Oct 15, 2008

Marketing not adding value post Web 2.0

   The accountability that online media brings to marketing execution highlights the many shortcomings of our campaigns. Just as products and services are being reinvented post–web 2.0, we need to reinvent marketing and define it better as a “profession” by addressing gaps in organizational design, user experience and loyalty, user-generated content and user-centric control, privacy, digital skills, product planning, spec and design, business models, and measuring results of digital-analog marketing campaigns through product/service success. But to address the problem, we first have to recognize that we have one; the CMO has no clothes—the CMO is naked

    In over twenty years as a CMO in the software and services industry, I had the opportunity to launch many good and not-so-good products on both a local and worldwide scope. Marketing has always been part art, part discipline, and sticking to the four P’s has always worked well . . . or at least seems to work, since (to be clear) we’ve never had good and consistent metrics beyond watching the revenue needle moving up, product being adopted, taking a public opinion pulse by reading the reviews posted by so-called “experts,” or commissioning awareness research studies.

    Thanks to the Internet, marketers suddenly had the opportunity to measure results in a reasonably consistent way. We embraced online media, and it rapidly became a part of any media plan, regardless of the coherence of the overall campaign when combining analog and digital elements. Marketing started to show metrics: open rates; click through rates; redemption rates; abandonment rates; page views; length of sessions; revenue per click, per action, per sneeze. In the USA alone, online marketing spending is already a healthy $26B business (8.8% of total ad spending) and is projected to grow up to $50B+ (15% of total ad spending) by 2012*, and I personally think these numbers are conservative because they don’t factor in the appearance of new ad technologies beyond the tired concepts of display ads, keywords, and e-anything or social-blah.

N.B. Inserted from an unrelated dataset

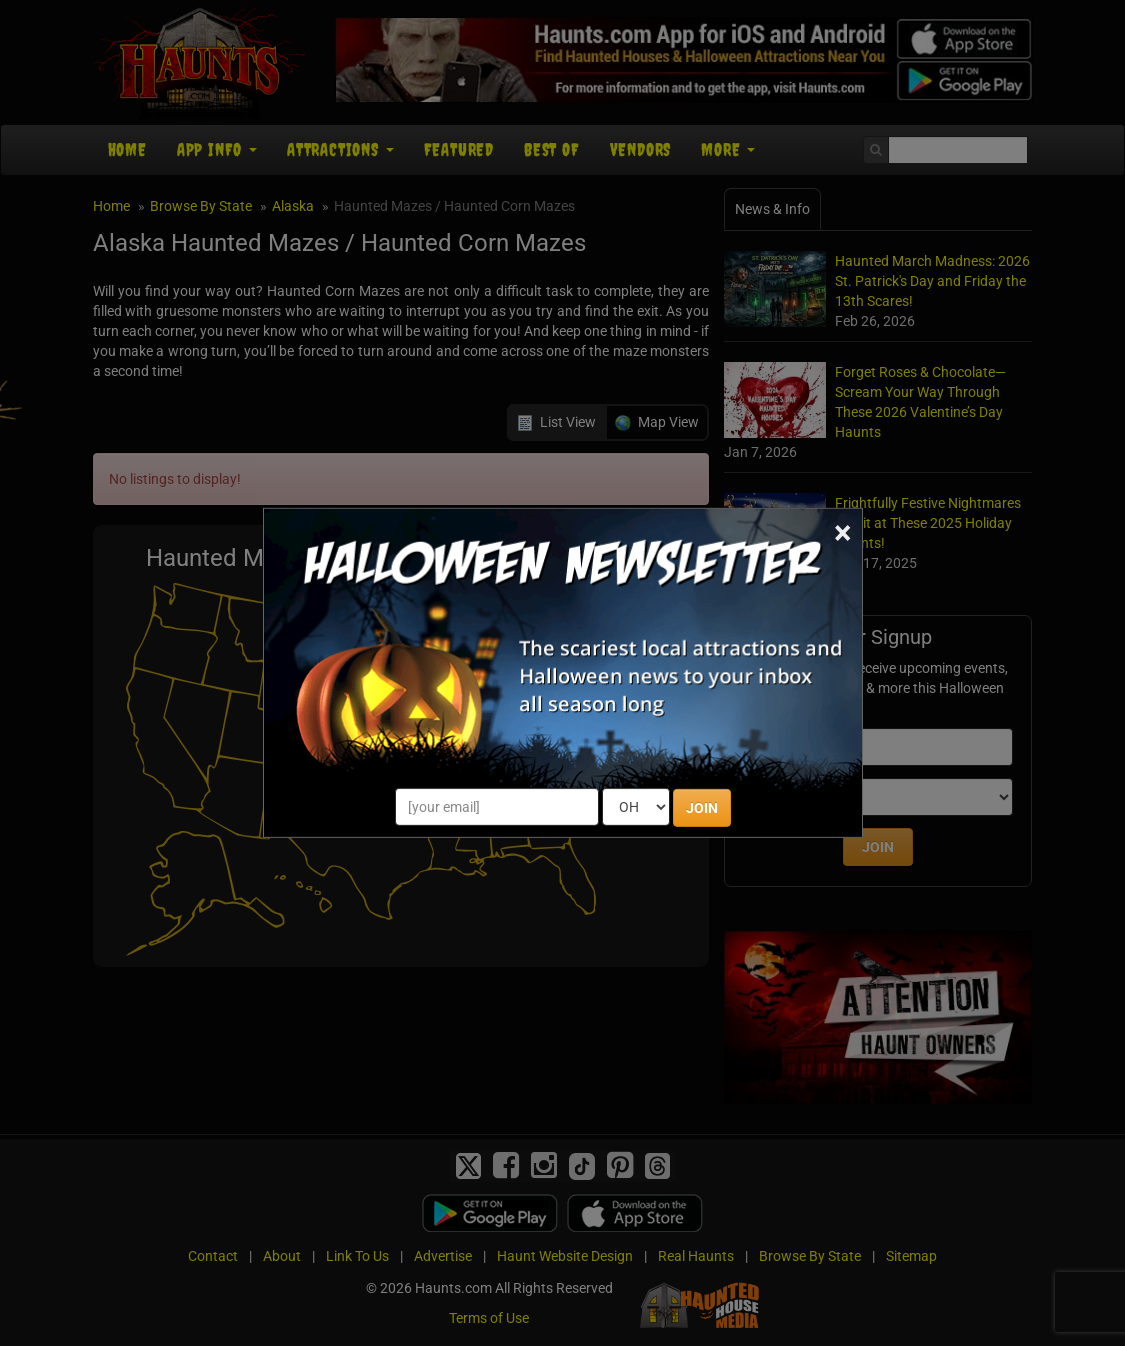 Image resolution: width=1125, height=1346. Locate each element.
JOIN (702, 808) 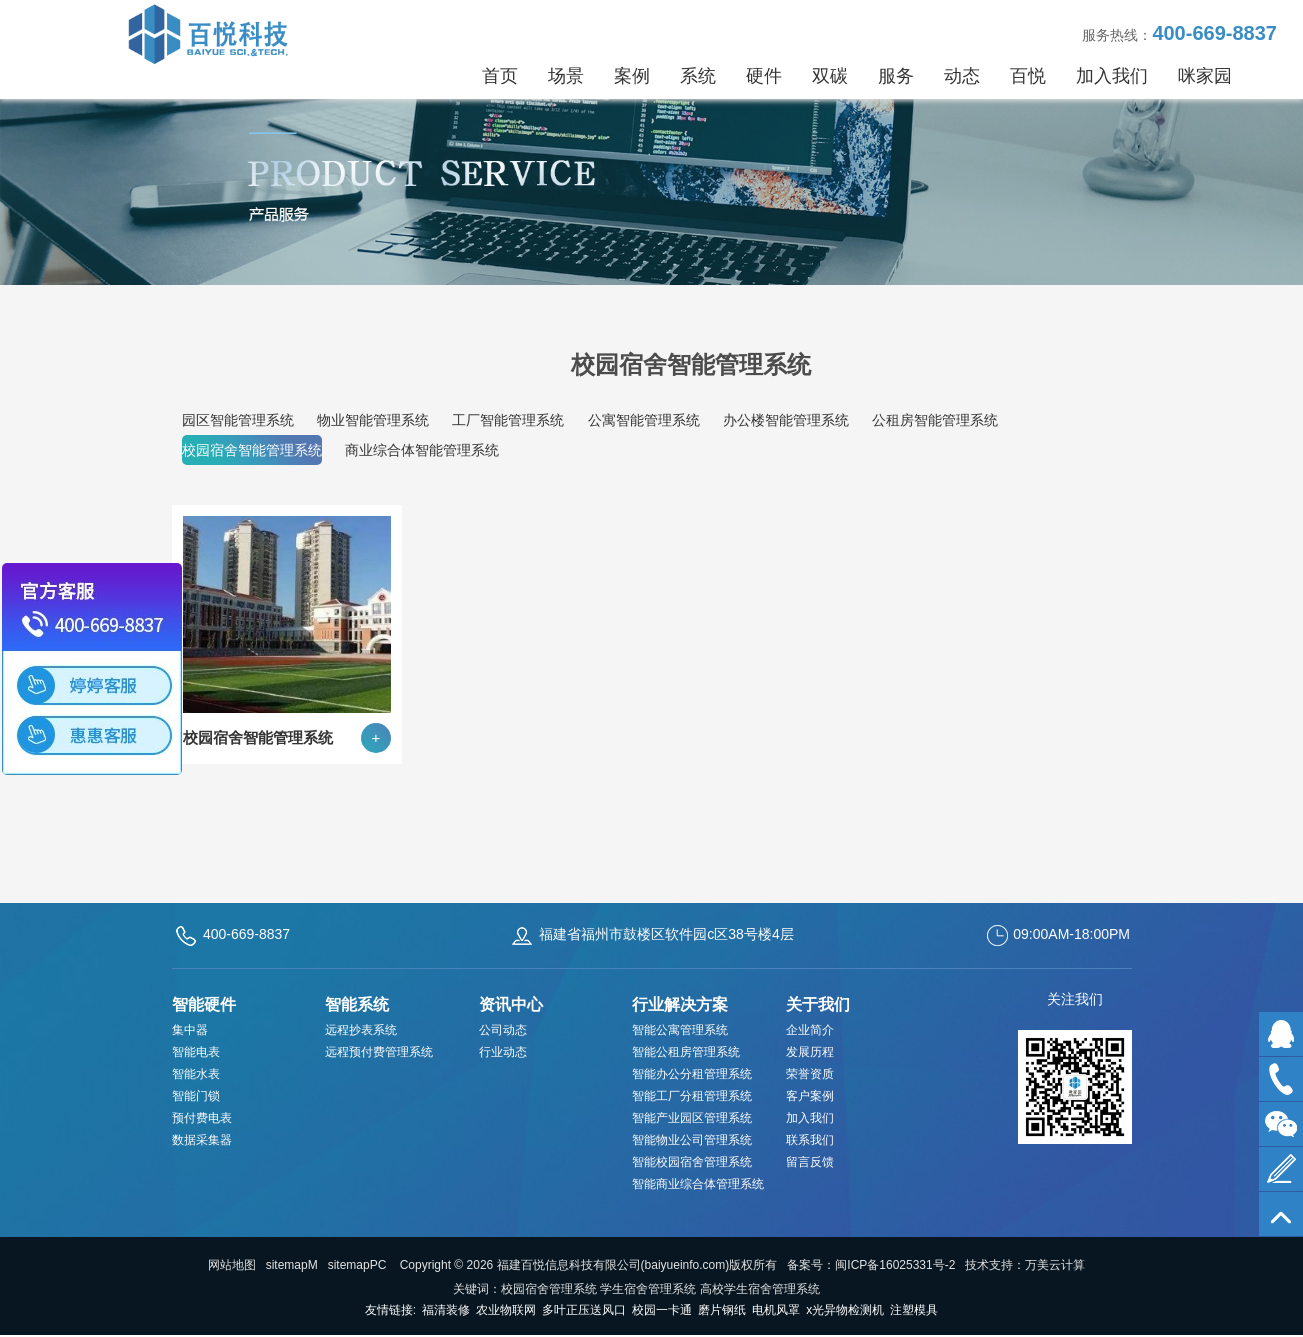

    Is online marketing more efficient than the billboard ad in 1900s, or the TV ad in the 1980s, or the printed ad in the 17th century? I do not think so. It’s just measurable, and therefore looks extremely efficient. But with very few exceptions, the success of post–web 2.0 companies relies not only on having digital marketing plans, but also on using the “product” itself as the marketing mechanism and making the product an integral part of the demand-generation and customer-retention efforts.

    Most marketers still argue that we make things happen regardless of the value delivered by the product, and some just moved from media plans full of “analog” mechanisms to media plans that are “digital,” selling themselves as “digital marketing experts.” We love using buzzwords, so we all talk about “viral” plans and create a video for YouTube that will be watched, at most, by employees, friends, and family. We outsource the creation of a widget or a light Facebook application to developers in Pakistan, India or Russia and we call that a “social” media plan. We do our best at implementing search engine optimization, most times in a trial-and-error fashion, and on rare occasions we do multivariable testing to get input on what performs better. Very few of us focus on the fundamental: the product itself; the content and core message of the campaign; and a coordinated approach wherein all elements, analog and digital, make sense as a whole and as a comprehensive campaign. Key performance indicators (KPIs) are not well defined across the organization, and we still see marketing pursuing some KPIs while finance, engineering, and customer service pursue other KPIs. The organization is structured with the same lack of coherence that we see in the campaigns or the cross-team metrics, and therefore results are as fragmented as the organization.

    I have had the opportunity to work with many CEOs of big and small companies, and they all face the same dilemmas: How to cross the chasm between early adopters and mass adoption? How to get past the first 100,000 “active” customers? Do we pursue a vertical/niche approach or the horizontal dream? Is advertising a valid monetization mechanism for all? Are our customers using the product? How? What for? What behavior should we track? To which privacy policies should we adhere? What is the right order in which to implement digital and analog campaigns, and how do we measure business impact and what is done through the product itself versus through the media plan? They expect answers from their CMOs and we need to take the lead, defining the right KPIs, aligning resources across groups, and doing marketing through the product itself by intertwining the whole customer experience with the right comprehensive digital and analog media plan.

    The fact that what appeared to be a limited device (iPhone) was able to change its industry for good is a demonstration of great marketing through the product itself. A well-orchestrated media plan with the right emotional content created the most anticipated product launch in years, but once the product was launched, no amount of marketing was going to be able to compensate for bad design, bad experience, or bad quality. Yet the product changed the industry and it started with marketing done the right way, starting with the fundamental P: Product.